Scenario: you finally come to the awareness that collecting rainwater is a good way to conserve well or city water and a sustainable way to water your garden. So, you set up a barrel to capture rain for use in plant watering. Great idea – right? Wrong. If you live in Colorado, where someone else owns the clouds, you might just be an outlaw!
An excerpt from a New York Times article, A Thirsty Colorado Is Battling Over Who Owns Raindrops, states: “When Jason Story bought an old soy sauce barrel to collect the rain dripping from his downspout, he figured he had found an environmentally friendly way to water his garden’s beets and spinach. But under the quirks of Western water rules, where raindrops are claimed even as they tumble from the sky, he became a water outlaw.”
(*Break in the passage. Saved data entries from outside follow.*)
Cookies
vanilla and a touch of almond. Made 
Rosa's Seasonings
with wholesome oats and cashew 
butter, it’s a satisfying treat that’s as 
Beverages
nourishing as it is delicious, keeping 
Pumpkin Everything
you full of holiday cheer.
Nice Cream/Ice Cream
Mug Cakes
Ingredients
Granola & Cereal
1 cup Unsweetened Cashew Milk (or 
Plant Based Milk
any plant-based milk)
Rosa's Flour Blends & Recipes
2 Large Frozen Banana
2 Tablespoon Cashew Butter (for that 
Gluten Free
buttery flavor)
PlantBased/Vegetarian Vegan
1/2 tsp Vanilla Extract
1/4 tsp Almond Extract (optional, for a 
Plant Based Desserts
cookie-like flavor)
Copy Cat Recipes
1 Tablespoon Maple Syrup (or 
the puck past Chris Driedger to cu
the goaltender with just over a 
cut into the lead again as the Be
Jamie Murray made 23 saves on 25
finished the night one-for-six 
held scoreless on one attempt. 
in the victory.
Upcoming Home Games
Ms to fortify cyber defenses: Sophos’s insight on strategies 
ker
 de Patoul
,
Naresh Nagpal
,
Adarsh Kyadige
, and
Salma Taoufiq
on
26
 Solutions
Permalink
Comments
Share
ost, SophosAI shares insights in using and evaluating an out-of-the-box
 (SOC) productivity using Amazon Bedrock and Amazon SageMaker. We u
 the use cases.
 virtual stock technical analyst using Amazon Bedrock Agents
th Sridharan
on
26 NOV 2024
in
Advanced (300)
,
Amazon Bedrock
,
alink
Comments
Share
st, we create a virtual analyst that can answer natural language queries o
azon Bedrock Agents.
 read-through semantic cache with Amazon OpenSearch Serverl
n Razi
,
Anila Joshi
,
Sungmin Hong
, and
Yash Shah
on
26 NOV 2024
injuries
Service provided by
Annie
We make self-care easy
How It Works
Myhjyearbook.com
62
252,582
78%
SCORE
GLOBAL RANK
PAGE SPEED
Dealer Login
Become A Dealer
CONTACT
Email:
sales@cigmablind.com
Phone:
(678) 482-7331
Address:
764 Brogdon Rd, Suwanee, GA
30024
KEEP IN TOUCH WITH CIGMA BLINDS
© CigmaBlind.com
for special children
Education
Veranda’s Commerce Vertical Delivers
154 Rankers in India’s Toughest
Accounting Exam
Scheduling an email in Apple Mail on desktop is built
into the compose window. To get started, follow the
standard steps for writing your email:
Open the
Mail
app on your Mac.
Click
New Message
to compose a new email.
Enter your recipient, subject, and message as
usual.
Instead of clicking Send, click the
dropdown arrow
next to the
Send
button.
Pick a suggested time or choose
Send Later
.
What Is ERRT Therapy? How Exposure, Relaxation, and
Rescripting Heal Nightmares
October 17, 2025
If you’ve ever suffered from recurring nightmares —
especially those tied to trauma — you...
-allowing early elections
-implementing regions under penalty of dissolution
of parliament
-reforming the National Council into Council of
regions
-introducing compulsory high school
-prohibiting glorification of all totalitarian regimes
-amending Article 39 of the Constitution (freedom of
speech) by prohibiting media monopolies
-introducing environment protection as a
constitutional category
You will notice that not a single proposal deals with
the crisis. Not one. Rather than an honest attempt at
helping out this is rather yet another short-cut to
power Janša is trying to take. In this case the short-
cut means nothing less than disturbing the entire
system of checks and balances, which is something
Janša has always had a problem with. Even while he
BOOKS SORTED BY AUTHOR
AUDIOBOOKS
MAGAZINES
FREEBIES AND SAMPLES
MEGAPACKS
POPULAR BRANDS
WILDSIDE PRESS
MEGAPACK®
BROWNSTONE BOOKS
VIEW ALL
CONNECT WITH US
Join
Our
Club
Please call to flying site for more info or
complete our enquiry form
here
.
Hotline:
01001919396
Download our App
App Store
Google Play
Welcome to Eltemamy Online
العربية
While water supply has always been limited in the Western US, it’s an even more precious commodity now, as marathon drought has plagued the region for years.
Sustainability has become a wide-reaching message, as individuals and businesses seek ways to conserve water – for without it, we couldn’t survive. However, in Colorado, collecting rain in a barrel, for your own use, is pretty much illegal due to ancient laws that create a system of water rights – meaning it’s not yours – you can’t have it – even if it falls from the clouds onto your own property, because someone else has already claimed it.
Some lawmakers saw this as an antiquated rule and, in the spring of 2015 attempted to make a change, allowing homeowners to collect rainwater on their own properties. But, some with their own personal and commercial interests, stepped in to squash it – one legislator categorized personal rainwater collection as “stealing”.
So far, the law, which could generate fines of up to $500 to an individual, has been largely unenforced. The question is, as rainwater collection becomes more popular in the mainstream, what will happen if more folks in Colorado choose to harvest rain?